Give the number of lines in the data below that contain "para", and only that number.

** Records for this task follows **

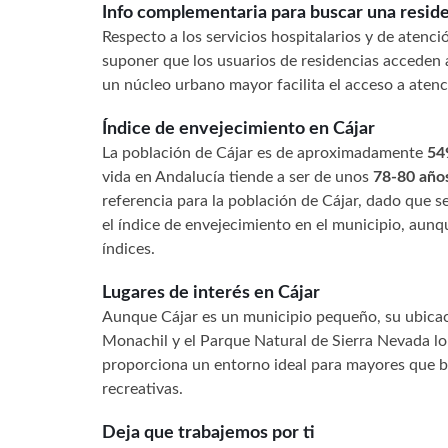
Info complementaria para buscar una reside
Respecto a los servicios hospitalarios y de atenc
suponer que los usuarios de residencias acceden a
un núcleo urbano mayor facilita el acceso a atenc
Índice de envejecimiento en Cájar
La población de Cájar es de aproximadamente
54
vida en Andalucía tiende a ser de unos
78-80 año
referencia para la población de Cájar, dado que
el índice de envejecimiento en el municipio, aunqu
índices.
Lugares de interés en Cájar
Aunque Cájar es un municipio pequeño, su ubicaci
Monachil y el Parque Natural de Sierra Nevada lo 
proporciona un entorno ideal para mayores que bu
recreativas.
Deja que trabajemos por ti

** End of Records for this task **

■ **Finished exercise**
3